Читаю я Каннингема и чувствую: расширяются границы мира, который я могу понять. Часто герои гомосексуальны, и автора в нескольких романах волнует начало: в какой момент детства или подростковости человек чувствует и осознает, что его влечет к своему полу. (Если кто-то совсем, напрочь не переносит гомосексуальности - не читайте, автор для вас будет слишком откровенен, или, наоборот, читайте: повествование столь могуче, что, возможно, непереносимость пройдет). Герои курят траву и глотают «колеса», некоторые с 9 лет, знакомятся и дружат с трансвеститами, а их традиционные американские родители в какой-то момент вынуждены перестать прятаться и делать вид, что этого не существует.
У Каннингема нет героев мелкой души. Они могут быть обычными козлами, скажем, совсем не понимающими своих детей, и все же это не обычные козлы: даже в этой козлистости чувствуется мощь, а не мелочность.
Был такой момент в Плоти и крови. В семье есть два мальчика, два внука: один благополучный белый сын отца-сенатора, другой - рожденный матерью-наркоманкой от черного друга. Белый мальчик оказался геем, а цветной мягко отказывает ему во взаимности. - Друг, - сказал он, - я не гей. Дело не в том, что я тебя не люблю.
Но когда приходит дед, благополучный мальчик, желая угодить деду и отвести от себя опасность, говорит второму нечто типа: отвали отсюда, пидор. Этот «хороший» мальчик думает чуть позже, что уничтожит второго и тем спасется.
А я не могла читать, волновалась, бросала книжку, походить и подумать: как же автор выпутается. Ведь его герои не люди с мелкой и пошлой душой. И не могла придумать. А автор выпутался из этой перипетии сюжета единственно возможным достойным образом.
Есть особый авторский мир. Прочитав несколько романов, я вижу сквозные повторяющиеся мотивы этих текстов. Вот несколько, любимых автором: женщина, жаждущая совершенства, печет торт и первый, неудачный торт, выбрасывает. У человека есть долг перед любимым отцом или дедом: развеять его прах над океаном. Мать, изнемогшая от семьи, снимает номер в отеле и проводит несколько часов в одиночестве.

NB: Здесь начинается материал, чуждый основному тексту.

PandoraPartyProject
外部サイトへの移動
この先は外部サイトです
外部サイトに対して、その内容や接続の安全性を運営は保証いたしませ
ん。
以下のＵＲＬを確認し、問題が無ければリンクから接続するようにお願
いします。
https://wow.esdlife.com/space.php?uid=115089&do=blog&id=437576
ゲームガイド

Романы Каннингема - это не чтение совпадения, когда ты можешь идентифицироваться с кем-то из героев. Но в конце концов эти произведения что-то такое с тобой производят (мысль Анатолия Ахутина: призведение производит нечто над читатаелем, зрителем, слушателем), и ты почему-то обнаруживаешь, что после этих книг на свою собственную жизнь можешь посмотреть иначе, с бОльшей смелостью и прямотой.